Bisnis.com, JAKARTA—Mahkamah Konstitusi (MK) mengembalikan kekhususan penyelenggaraan pemilihan umum (pemilu) di Provinsi Aceh yang sempat ‘dikebiri’ oleh UU No. 7/2017 tentang Pemilihan Umum.
Berdasarkan UU No. 11/2006 tentang Pemerintahan Aceh (UUPA), penyelenggaraan pemilu di Bumi Serambi Mekkah meliputi Komisi Independen Pemilihan (KIP) dan Panitia Pengawas Pemilihan (Panwaslih). Kedua lembaga tersebut dibentuk baik di tingkat provinsi maupun kabupaten/kota.
Namun, pengaturan KIP dalam Pasal 57 dan norma Panwaslih pada Pasal 60 ayat (1), ayat (2), dan ayat (4) UUPA dihapus melalui Pasal 571 huruf d UU Pemilu. Selain itu, Pasal 557 UU Pemilu menegaskan bahwa baik KIP dan Panwaslih merupakan perpanjangan tangan Komisi Pemilihan Umum dan Badan Pengawas Pemilihan Umum Republik Indonesia.

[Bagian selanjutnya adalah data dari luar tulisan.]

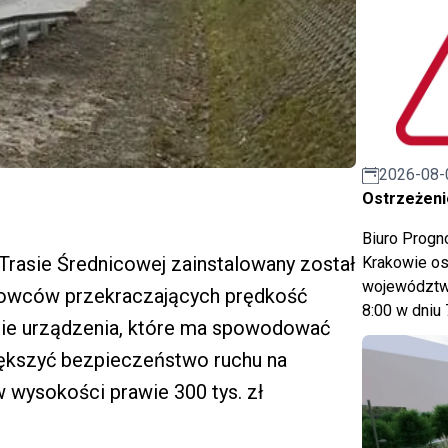
2026-08-
Ostrzeżeni
Biuro Prog
Trasie Średnicowej zainstalowany został
Krakowie os
województwa
ierowców przekraczających prędkość
8:00 w dniu 
nie urządzenia, które ma spowodować
iększyć bezpieczeństwo ruchu na
 wysokości prawie 300 tys. zł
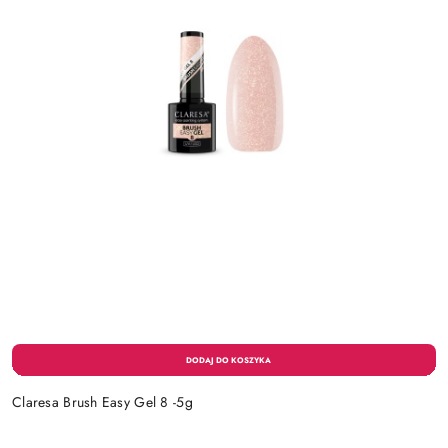
Claresa Brush Easy Gel 8 -5g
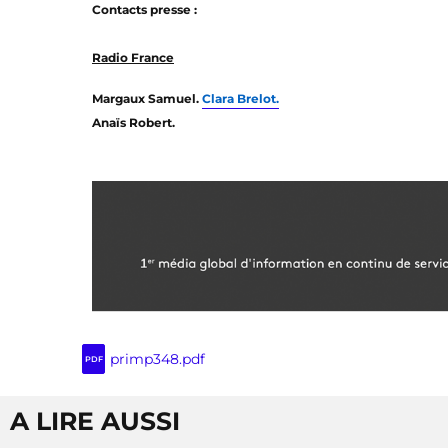
Contacts presse :
Radio France
Margaux Samuel.
Clara Brelot.
Anaïs Robert.
primp348.pdf
PDF
A LIRE AUSSI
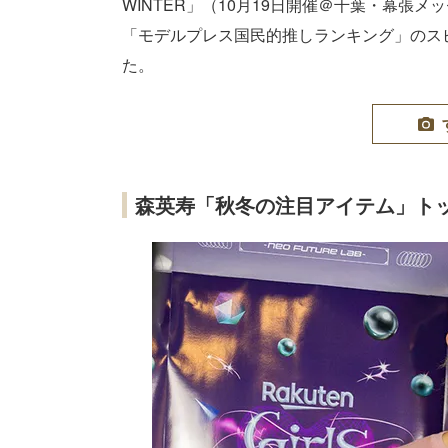
WINTER」（10月19日開催＠千葉・幕
「モデルプレス国民的推しランキング」のス
た。
森英寿「秋冬の注目アイテム」トッ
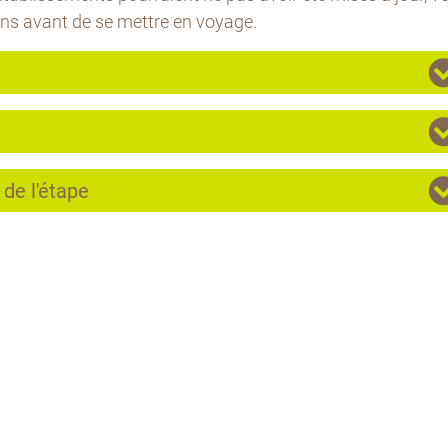
ons avant de se mettre en voyage.
 de l'étape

Pasal 571 huruf d merupakan konsekuensi dari keberadaan Pasal 557. Eksistensi Pasal 557 berpiijak dari pertimbangan pembuat UU Pemilu bahwa kekhususan Aceh tidak termasuk bidang penyelengaraan pemilu. Alhasil, selain nomenklatur lembaga, KIP dan Panwaslih tidak ada perbedaan dengan KPU daerah lain.

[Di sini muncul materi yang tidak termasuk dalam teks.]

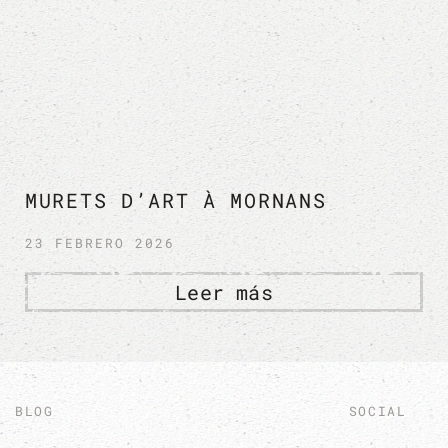
MURETS D’ART À MORNANS
23 FEBRERO 2026
Leer más
BLOG
SOCIAL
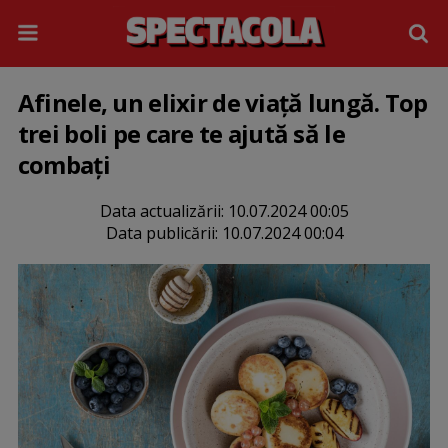
Afinele, un elixir de viaţă lungă. Top
trei boli pe care te ajută să le
combați
Data actualizării:
10.07.2024 00:05
Data publicării:
10.07.2024 00:04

Ironisnya, Dewan Perwakilan Rakyat (DPR) tidak mengkonsultasikan perubahan pengaturan KIP dan Panwaslih tersebut kepada DPRD Aceh.
Berdasarkan UUPA, setiap keputusan DPR terkait Aceh wajib dikosultasikan dan disetujui terlebih dahulu oleh parlemen Aceh.
“Mahkamah tidak memperoleh cukup bukti yang dapat meyakinkan Mahkamah bahwa proses perumusan Pasal 571 huruf d UU Pemilu telah dilakukan dengan konsultasi dan pertimbangan DPRA,” tulis Putusan MK No. 66/PUU-XV/2017 yang dikutip Bisnis.com, Jumat (12/1/2018).
MK mengingatkan kepada penyusun UU untuk menghormati kekhususan Aceh sebagaimana tertuang dalam UUPA. Kendati MK tidak memandang KIP dan Panwaslih bagian dari kekhususan Aceh, tetapi konteks historis berkenaan dengan nama, komposisi keanggotaan, dan prosedur pengisian anggota harus dihormati.
Majelis Hakim Konstitusi tetap membolehkan apabila kelak penyusun UU mengubah klausul mengenai KIP dan Panwaslih. Namun, amandemen tersebut dilakukan sesuai dengan proses dan tata cara sesuai UUPA yakni diawali dengan pertimbangan DPRA.
Perkara 66/PUU-XV/2017 dimohonkan oleh Ketua DPRA Muharuddin dengan permintaan agar Pasal 571 huruf d dan Pasal 557 UU Pemilu dinyatakan bertentangan dengan konstitusi. Namun, MK hanya mengabulkan penghapusan Pasal 571 huruf d.
Adapun, Pasal 557 UU Pemilu sudah terlebih dahulu dinyatakan tidak memiliki kekuatan hukum lewat Putusan MK No. 61/PUU-XV/2017 yang digugat oleh warga Aceh. Dengan demikian, Pasal 571 huruf d dan Pasal 557 UU Pemilu tidak berlaku lagi.
Perkara 61/PUU-XV/2017 dan 66/PUU-XV/2017 diputus oleh 9 Hakim Konstitusi pada Kamis (11/1/2018) kemarin.